=== Your instructions ===
What is the number of lines below that include the string "мозга"? Provide that number alone.

=== Input data ===
-- Opening Marker --
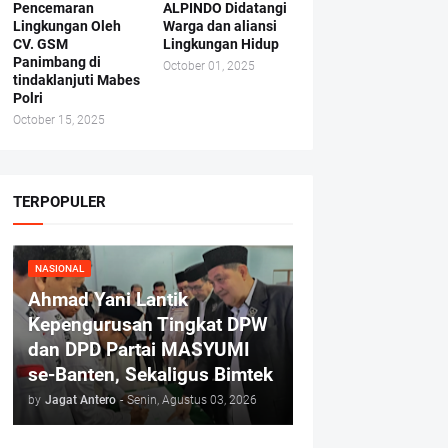
Pencemaran
ALPINDO Didatangi
Lingkungan Oleh
Warga dan aliansi
CV. GSM
Lingkungan Hidup
Panimbang di
October 01, 2025
tindaklanjuti Mabes
Polri
October 15, 2025
TERPOPULER
NASIONAL
Ahmad Yani Lantik
Kepengurusan Tingkat DPW
dan DPD Partai MASYUMI
se-Banten, Sekaligus Bimtek
by
Jagat Antero
-
Senin, Agustus 03, 2026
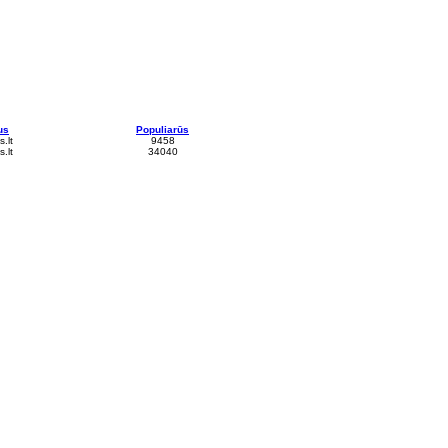
us
Populiarūs
.lt
9458
.lt
34040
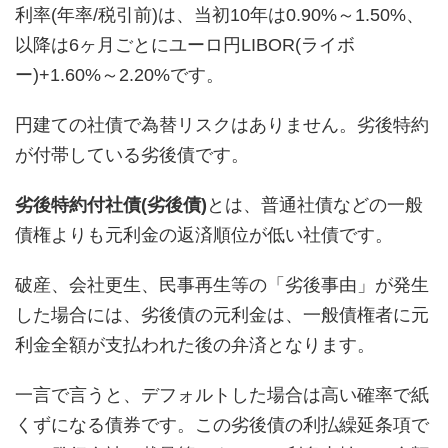
利率(年率/税引前)は、当初10年は0.90%～1.50%、
以降は6ヶ月ごとにユーロ円LIBOR(ライボ
ー)+1.60%～2.20%です。
円建ての社債で為替リスクはありません。劣後特約
が付帯している劣後債です。
劣後特約付社債(劣後債)
とは、普通社債などの一般
債権よりも元利金の返済順位が低い社債です。
破産、会社更生、民事再生等の「劣後事由」が発生
した場合には、劣後債の元利金は、一般債権者に元
利金全額が支払われた後の弁済となります。
一言で言うと、デフォルトした場合は高い確率で紙
くずになる債券です。この劣後債の利払繰延条項で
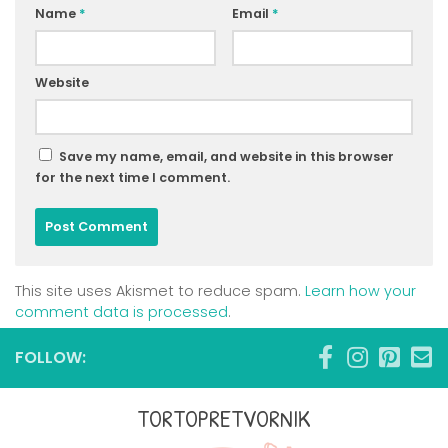
Name
*
Email
*
Website
Save my name, email, and website in this browser
for the next time I comment.
This site uses Akismet to reduce spam.
Learn how your
comment data is processed
.
FOLLOW:
TORTOPRETVORNIK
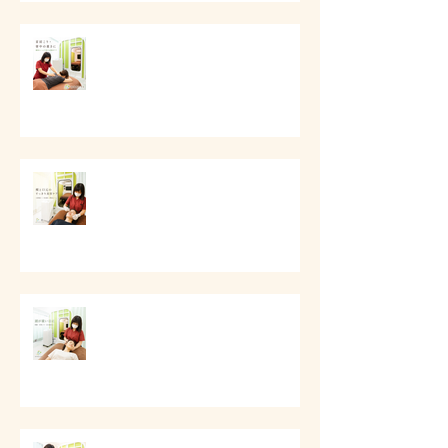
# 首肩こりと背中の重さに
# 頬と口元のすっきり美容ケア
# 頭痛と首肩こりのケア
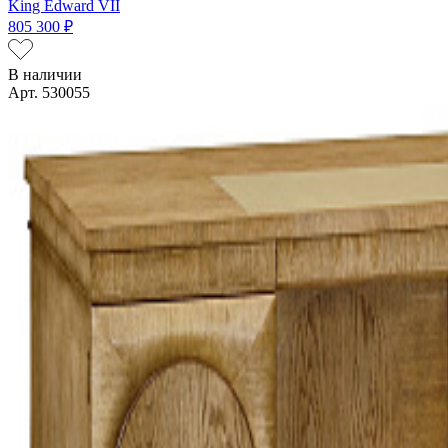
King Edward VII
805 300 ₽
В наличии
Арт. 530055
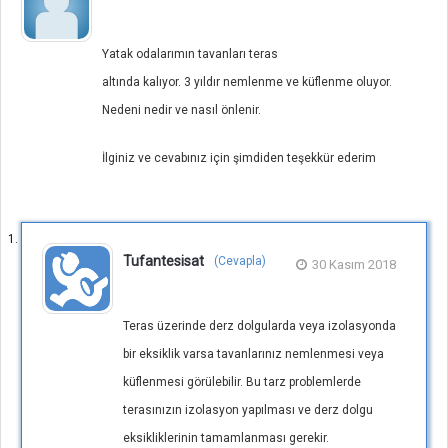
Yatak odalarımın tavanları teras
altında kalıyor. 3 yıldır nemlenme ve küflenme oluyor.
Nedeni nedir ve nasıl önlenir.
İlginiz ve cevabınız için şimdiden teşekkür ederim
Tufantesisat
(Cevapla)
30 Kasım 2018
Teras üzerinde derz dolgularda veya izolasyonda
bir eksiklik varsa tavanlarınız nemlenmesi veya
küflenmesi görülebilir. Bu tarz problemlerde
terasınızın izolasyon yapılması ve derz dolgu
eksikliklerinin tamamlanması gerekir.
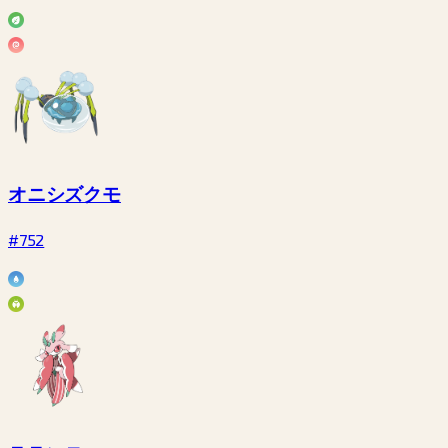
オニシズクモ
#752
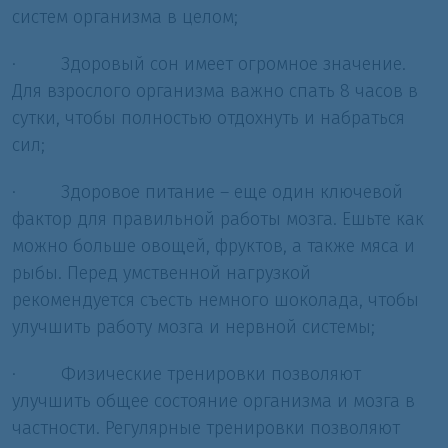
систем организма в целом;
·
Здоровый сон имеет огромное значение.
Для взрослого организма важно спать 8 часов в
сутки, чтобы полностью отдохнуть и набраться
сил;
·
Здоровое питание – еще один ключевой
фактор для правильной работы мозга. Ешьте как
можно больше овощей, фруктов, а также мяса и
рыбы. Перед умственной нагрузкой
рекомендуется съесть немного шоколада, чтобы
улучшить работу мозга и нервной системы;
·
Физические тренировки позволяют
улучшить общее состояние организма и мозга в
частности. Регулярные тренировки позволяют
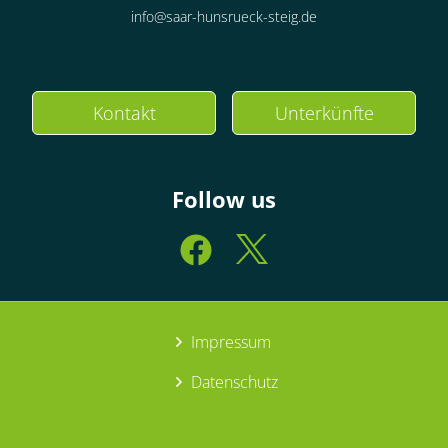
info@saar-hunsrueck-steig.de
Kontakt
Unterkünfte
Follow us
Impressum
Datenschutz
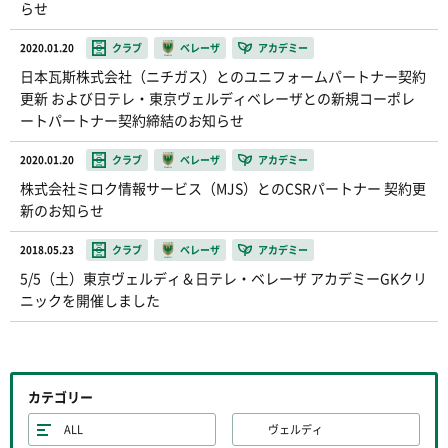
らせ
2020.01.20
クラブ
ベレーザ
アカデミー
日本瓦斯株式会社（ニチガス）とのユニフォームパートナー契約
更新 および日テレ・東京ヴェルディベレーザとの新規コーポレ
ートパートナー契約締結のお知らせ
2020.01.20
クラブ
ベレーザ
アカデミー
株式会社ミロク情報サービス（MJS）とのCSRパートナー 契約更
新のお知らせ
2018.05.23
クラブ
ベレーザ
アカデミー
5/5（土）東京ヴェルディ＆日テレ・ベレーザ アカデミーGKクリ
ニックを開催しました
カテゴリー
ALL
ヴェルディ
-- Closing Marker --
=== Your response ===
3